Epiphysiodesis and leg lengthening
Leg length discrepancy was common in the polio era, particularly in the lower extremity. If paralysis affected one leg but not the other, there could be a significant functional difference and gait abnormality. Epiphysiodesis, the surgical closure of the growth plates of the femur and tibia, is a technique that was used in adolescent polio patients to limit the discrepancy. It was up to the surgeon to predict the amount of anticipated growth and schedule the right time for surgery.
Procedures for leg lengthening also evolved to treat the discrepancies that were present at skeletal maturity to give the patient a more functional gait. Early techniques centered on an osteotomy followed by gradual lengthening with an adjustable fixator. While newer techniques such as Ilizarov have come along, orthopaedics benefited greatly from the polio experience.
In addition to surgery, there were advances in orthotics and bracing, as many people needed durable lower extremity braces that would last a lifetime. Orthopaedists also devised new physical therapy protocols and came to understand how good rehabilitation led to better results.
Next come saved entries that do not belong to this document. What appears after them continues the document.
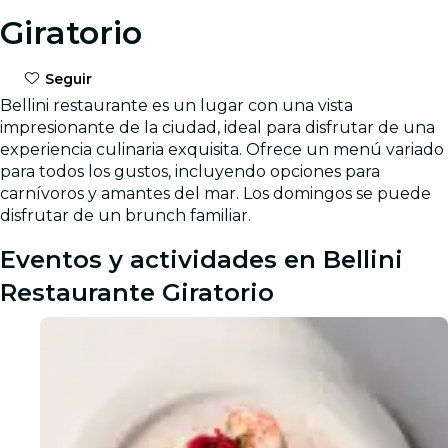
Giratorio
Seguir
Bellini restaurante es un lugar con una vista
impresionante de la ciudad, ideal para disfrutar de una
experiencia culinaria exquisita. Ofrece un menú variado
para todos los gustos, incluyendo opciones para
carnívoros y amantes del mar. Los domingos se puede
disfrutar de un brunch familiar.
Eventos y actividades en Bellini
Restaurante Giratorio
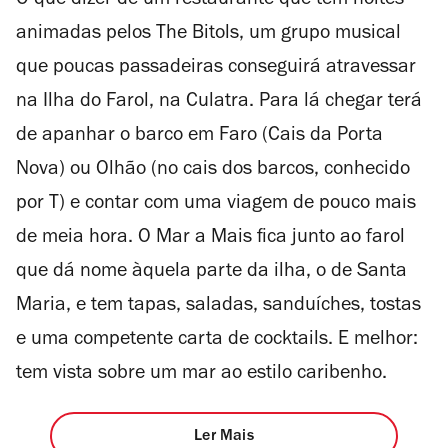
O que dizer de um restaurante que tem noites
animadas pelos The Bitols, um grupo musical
que poucas passadeiras conseguirá atravessar
na Ilha do Farol, na Culatra. Para lá chegar terá
de apanhar o barco em Faro (Cais da Porta
Nova) ou Olhão (no cais dos barcos, conhecido
por T) e contar com uma viagem de pouco mais
de meia hora. O Mar a Mais fica junto ao farol
que dá nome àquela parte da ilha, o de Santa
Maria, e tem tapas, saladas, sanduíches, tostas
e uma competente carta de cocktails. E melhor:
tem vista sobre um mar ao estilo caribenho.
Ler Mais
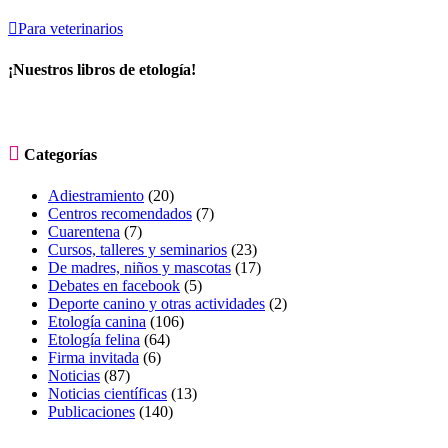

Para veterinarios
¡Nuestros libros de etología!

Categorías
Adiestramiento
(20)
Centros recomendados
(7)
Cuarentena
(7)
Cursos, talleres y seminarios
(23)
De madres, niños y mascotas
(17)
Debates en facebook
(5)
Deporte canino y otras actividades
(2)
Etología canina
(106)
Etología felina
(64)
Firma invitada
(6)
Noticias
(87)
Noticias científicas
(13)
Publicaciones
(140)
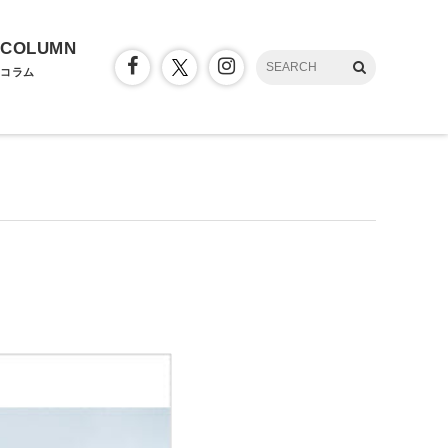
COLUMN
コラム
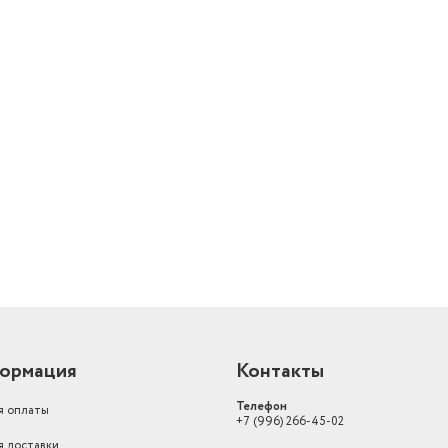
й
ормация
Контакты
Телефон
я оплаты
+7 (996) 266-45-02
я доставки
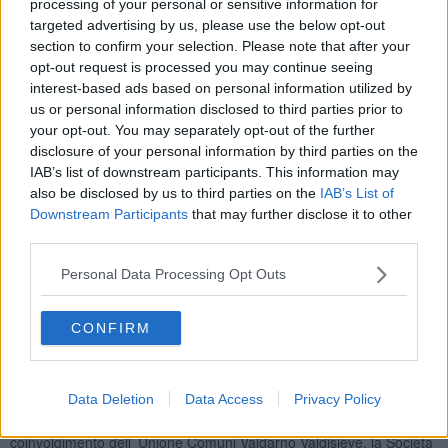
processing of your personal or sensitive information for
possibile. Esistono anche realtà di fattorie gestite da ragazzi disabili
targeted advertising by us, please use the below opt-out
dove vendono prodotti, vendono piantine ecc.. (ogni torre produce
section to confirm your selection. Please note that after your
20/25 kg di verdure) Dunque inserimento socioterapeutico e anche
opt-out request is processed you may continue seeing
attività propria.
interest-based ads based on personal information utilized by
A me è piaciuto moltissimo questo modello.
us or personal information disclosed to third parties prior to
your opt-out. You may separately opt-out of the further
Nel nostro territorio la prima installazione è stata realizzata a
Pelago insieme ai ragazzi svantaggiati dal punto di vista sociale e
disclosure of your personal information by third parties on the
con la collaborazione di giovani universitari e anziani ortisti. Un vero
IAB’s list of downstream participants. This information may
e proprio gruppo di integrazione intergenerazionale.
also be disclosed by us to third parties on the
IAB’s List of
Downstream Participants
that may further disclose it to other
Si passa poi al 2021 alla Rufina dove grazie all’accordo con il Cral
third parties.
Ataf e il Comune di Rufina e il finanziamento della Regione
Toscana iniziano le prime installazioni.
Personal Data Processing Opt Outs
Nel 2022 sono stati organizzati i Centri estivi gratuiti proprio alla
Rufina presso la splendida location di Villa Reale, spazio concesso
CONFIRM
dal Comune, dove è stato sperimentato per la prima volta questo
ciclo di produzione con le torri contenenti le piantine nella serra
restaurata, 2 pannelli solari e tutto il necessario per ospitare i
ragazzi con disturbi di apprendimento.
Data Deletion
Data Access
Privacy Policy
Prosegue poi un nuovo progetto ancora in corso con
coinvolgimento dell’ Unione Comuni Valdarno Valdisieve, la Società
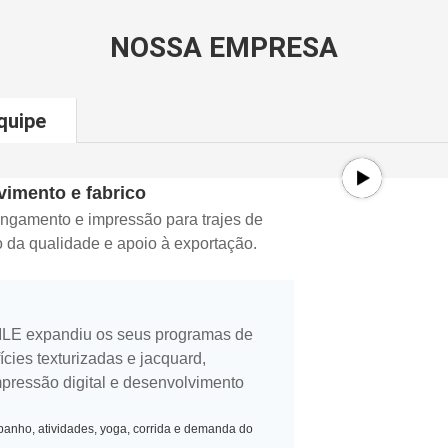
NOSSA EMPRESA
quipe
imento e fabrico
gamento e impressão para trajes de
o da qualidade e apoio à exportação.
LE expandiu os seus programas de
ícies texturizadas e jacquard,
mpressão digital e desenvolvimento
banho, atividades, yoga, corrida e demanda do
While polio has been eradicated in most parts of the world, pockets of the disease remain in Afghanistan and Pakistan. Beyond this, there are still adult polio patients worldwide who developed the disease before vaccination and now need reconstruction. This was brought home to me by a recent patient, a scientist who had emigrated from India. She had a long-standing ankle fusion that had fractured through the talus. She had a shorter leg with a weakened hyperextending knee, and the repeated stress had caused her fracture. Fortunately, the fracture healed after realignment and internal fixation.
As time passes, institutional memory about the polio epidemic fades. It is important for us as orthopaedic surgeons to have some knowledge of the disease and its consequences.
Many young parents want to know why the vaccine is necessary as well as the vaccination sequence and when each dose should be given. Modern vaccines use an inactivated virus. The American Academy of Pediatrics and the Centers for Disease Control recommend a total of four doses given at two months, four months, six to 18 months, and four to six years. There is also a “catch-up schedule” if doses are missed.
We should remember the lessons of the polio experience. As orthopaedic surgeons, we are in a unique position to share our knowledge of events from the past and help guide our patients towards the future.
Stuart J. Fischer, MD, FAAOS, is an orthopaedic surgeon in private practice in Watchung, New Jersey. He serves on the AAOS Committee on Ethics and Outside Interests, AAOS Adult Reconstruction-Hip Program Committee, and the AAOS Digital Health Task Force. Dr. Fischer is also a member of the AAOS Now Editorial Board.